■ TASK INSTRUCTIONS ■
Write out the records below from the first line through the line containing "Hz. Wenn du", leaving out any pictures.

START DATA RECORDS

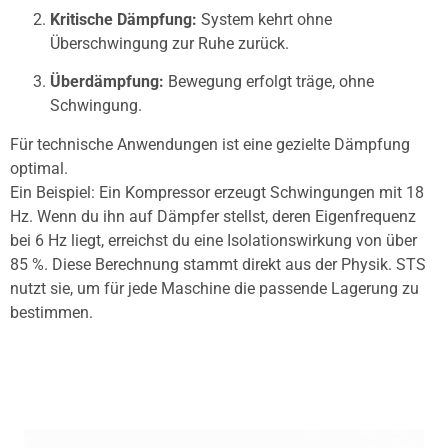
Kritische Dämpfung:
System kehrt ohne
Überschwingung zur Ruhe zurück.
Überdämpfung:
Bewegung erfolgt träge, ohne
Schwingung.
Für technische Anwendungen ist eine gezielte Dämpfung
optimal.
Ein Beispiel: Ein Kompressor erzeugt Schwingungen mit 18
Hz. Wenn du ihn auf Dämpfer stellst, deren Eigenfrequenz
bei 6 Hz liegt, erreichst du eine Isolationswirkung von über
85 %. Diese Berechnung stammt direkt aus der Physik. STS
nutzt sie, um für jede Maschine die passende Lagerung zu
bestimmen.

END DATA RECORDS

■ RESPONSE TO THE EXERCISE ■
Kritische Dämpfung:
System kehrt ohne
Überschwingung zur Ruhe zurück.
Überdämpfung:
Bewegung erfolgt träge, ohne
Schwingung.
Für technische Anwendungen ist eine gezielte Dämpfung
optimal.
Ein Beispiel: Ein Kompressor erzeugt Schwingungen mit 18
Hz. Wenn du ihn auf Dämpfer stellst, deren Eigenfrequenz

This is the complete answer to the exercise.